Produrre di più usando di meno

Se vogliamo affrontare le sfide ambientali e sociali che ci attendono nei prossimi anni, insomma, meglio lasciare da parte gli interessati ideologismi tanto in voga al momento. «Serve produrre di più usando di meno», conclude il professore: «Per farlo, bisogna ridurre l’uso dei fertilizzanti e salvare i principi nutritivi che entrano nel ciclo dell’agricoltura». In due parole: agricoltura rigenerativa. «I princìpi di questo tipo di pratica agricola sono cinque: tenere il suolo coperto, mantenere in vita le radici, minimizzare il disturbo del suolo, integrare il bestiame e massimizzare la diversità delle colture».

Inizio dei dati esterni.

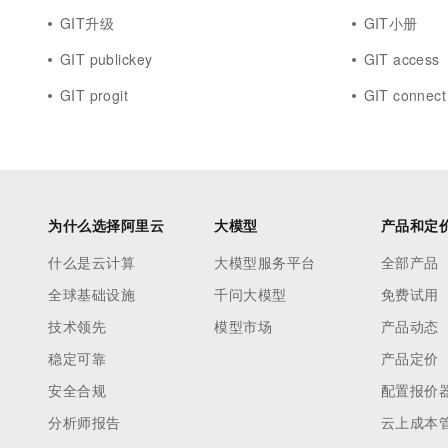
GIT升级
GIT小册
GIT publickey
GIT access
GIT progit
GIT connect
为什么选择阿里云
大模型
产品和定
什么是云计算
大模型服务平台
全部产品
全球基础设施
千问大模型
免费试用
技术领先
模型市场
产品动态
稳定可靠
产品定价
安全合规
配置报价
分析师报告
云上成本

Come si può notare, la presenza del bestiame è una parte fondamentale per riutilizzare tutti i nutrienti in modo rigenerativo e mantenere le radici vive che generano la vita: «Nel ciclo della fattoria non si butta via niente: gli scarti alimentari vengono dati agli animali, e il letame usato come fertilizzante (senza letame, addio colture bio). Con l’allevamento integriamo i nutrienti, non perdiamo azoto, fosforo e soprattutto carbonio». Saggezza antica, in chiave moderna.